10Years after China’s Entry into WTO: Gains and Pains

   Date:2011-12-14     Source:puchangpingwangxin

Sunday marked the 10th anniversary of China’s accession to the World Trade Organization (WTO) to be its 143rd member.

China’s membership of the trade club ushered in the dawn of a new historical stage in its opening up and has yielded rich win-win results for itself as well as the world. But still China will implement a more proactive opening up strategy and open more areas to the outside world, promised Chinese President Hu Jintao.

In 2010, China surpassed Japan to become the world's second-biggest economy and today it is the world's biggest exporter and second-biggest importer.

China's trade in goods surged to nearly 3 trillion U.S. dollars in 2010 from 509.8 billion dollars in 2001, with exports soaring by nearly five times and imports up by 4.7 times.

China's performance after the WTO entry has also tremendously benefited other countries, with its accumulative contribution to the world's GDP growth during the 2000-2009 period exceeding 20 percent.

Commitments fulfilled

China had made a contribution to the system over the past decade by opening its economy, improving the stability, predictability, transparency of a largen number of rules that favor trade and economic activities, and enhancing employment and growth.

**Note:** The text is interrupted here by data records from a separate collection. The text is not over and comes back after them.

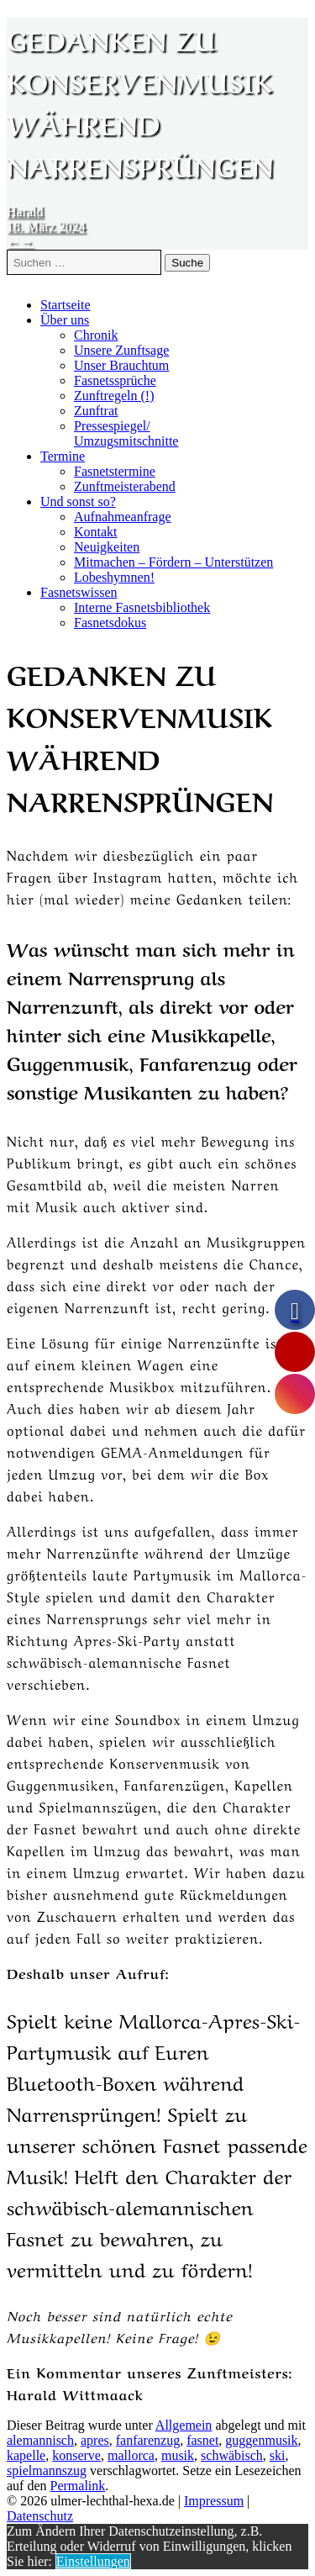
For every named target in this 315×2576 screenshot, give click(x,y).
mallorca (131, 2455)
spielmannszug (47, 2470)
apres (95, 2440)
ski (278, 2455)
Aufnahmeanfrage (122, 516)
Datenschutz (40, 2516)
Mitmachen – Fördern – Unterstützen (173, 562)
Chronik (96, 335)
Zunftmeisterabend (125, 486)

Pascal Lamy, director-general of the WTO, said China has acted as a responsible WTO member -- a success story for China and also a success story for the rest of the world as proven by foreign companies and consumers reaping fruits from its growth.

To honor its WTO commitments, China has slashed the average tariff from 15.3 percent to 9.8 percent, imported goods worth 750 billion U.S. dollars annually, which created at least 14 million jobs for other economies, opened up 100 different areas of the service sector, and reviewed over 2,300 domestic laws, regulations and departmental rules to adapt to international norms.

It has also further opened its service markets to the world, manifesting that the country’s determination to embrace common standards and better integrate with the world.

In the past 10 years, nearly 350,000 foreign-funded companies were set up in China, generating profits of 261.7 billion U.S. dollars.

In 2009, global goods imports decreased 12.8 percent, while China's goods imports increased 2.9 percent, making China the only country to maintain import growth among the world's largest economies.

Michael Moore, former Director General of the WTO, said if China hadn't been admitted to the WTO, the world would now have been very "dangerous."

“Never in the history of our species have so many people have been lifted out of extreme poverty -- hundreds of millions of people…… Take it the other way, how dangerous the world would be without China in the trading system. How unstable, how unpredictable, if China is not consuming and buying,” said Moore.

Disputes and frictions increase

With rapid increase of foreign trade, more disputes and frictions have occurred, particularly in the fields of textiles, shoes, tires, auto parts, iron and steel, and chemical products. And China is the primary victim of trade protectionism and remedy probes by some.

Although their economies benefit from China’s growth and lucrative market, they fret about smaller profit margin and unjustifiably attribute it to China's slowing pace of opening up, less transparent governance, weaker law enforcement and more discrimination against foreign investors.

The inexpensive Chinese-made products have been blamed for hastening the decline of manufacturing in Western economies and undercutting their jobs.

According to WTO data, from 1995-2010, 784 out of 3,752 trade remedy cases worldwide were filed against China, accounting for 20.9 percent of the total. However, from 1995 to 2000 when it was not a member of WTO, China accounted for about 10.5 percent to 19 percent. After China joined the WTO, the figure went up from 14.8 percent to 37.6 percent from 2001 to 2010.

Technical barriers have been fast rising, especially in the EU that, during the first half of 2011, announced 1,714 food and feed safety cases, with 255 linked to China.

China remains open and welcomes foreign investment and trade, but in a different way which emphasizes cooperation in the upper reaches of the food chain, other than low-added value ties.

Daniel Ikenson of the CATO Institute, a libertarian think tank headquartered in Washington, D.C., said these disputes are just part of the process and a good reason to have China in the WTO.

"The relationship is maturing. The world’s second largest economy has grown, [and] there are going to be frictions, (there) are going to be complaints," Ikenson said, "We've had many more trade disputes with Europe and Canada than with China. That's the way mature relations settle their differences."

If China implodes, Ikenson added, that will really have an adverse effect on the rest of the global economy.

China’s promise

China believes that an open and market-based economy with esteem for laws and rules is the elixir of future prosperity. It respects the basic elements and rules of a market economy, but it also has the initiatives to map out the details based on its unique conditions.

China will implement a more proactive opening up strategy and open more areas to the outside world, Chinese President Hu Jintao said in a keynote speech at a forum to commemorate the 10th anniversary on Sunday.

The country also pledges to build a fair, stable and transparent investment environment for domestic and overseas businesses, reduce government intervention in micro-economic activities, and enhance protection of intellectual property rights.